Leave out the pictures and print the rest of the entries exactly as they stand.
============
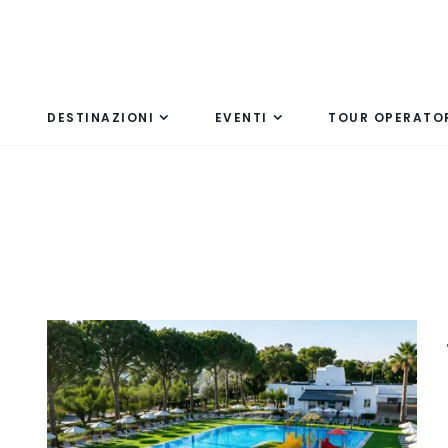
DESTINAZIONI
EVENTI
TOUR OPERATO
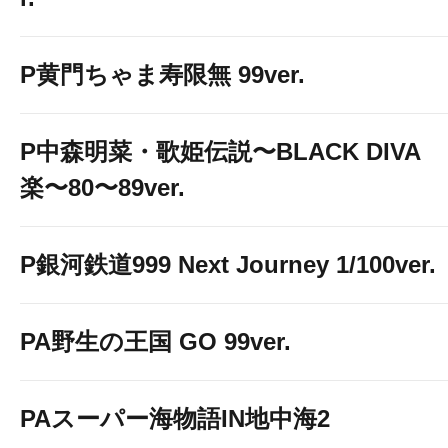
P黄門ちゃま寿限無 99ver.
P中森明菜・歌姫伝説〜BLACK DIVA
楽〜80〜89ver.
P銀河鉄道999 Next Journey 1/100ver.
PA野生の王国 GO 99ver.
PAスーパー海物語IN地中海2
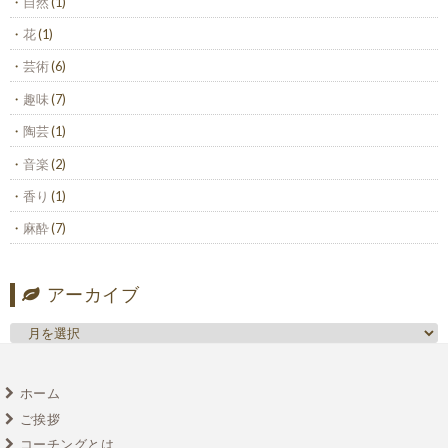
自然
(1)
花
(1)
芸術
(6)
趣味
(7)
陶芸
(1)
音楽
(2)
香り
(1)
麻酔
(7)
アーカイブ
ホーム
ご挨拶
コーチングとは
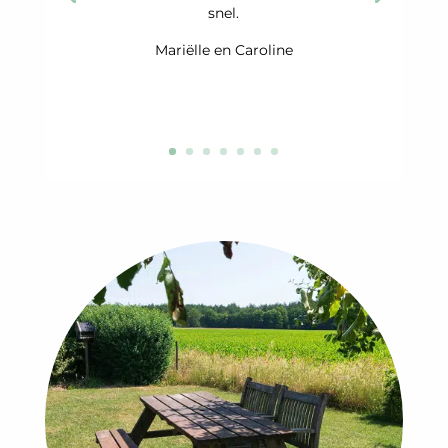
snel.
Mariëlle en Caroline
============
Response to this task ::
DESTINAZIONI
EVENTI
TOUR OPERATO
P黄門ちゃま寿限無 99ver.
P中森明菜・歌姫伝説〜BLACK DIVA
楽〜80〜89ver.
P銀河鉄道999 Next Journey 1/100ver.
PA野生の王国 GO 99ver.
PAスーパー海物語IN地中海2
自然
(1)
花
(1)
芸術
(6)
趣味
(7)
陶芸
(1)
音楽
(2)
香り
(1)
麻酔
(7)
アーカイブ
ホーム
ご挨拶
コーチングとは
snel.
Mariëlle en Caroline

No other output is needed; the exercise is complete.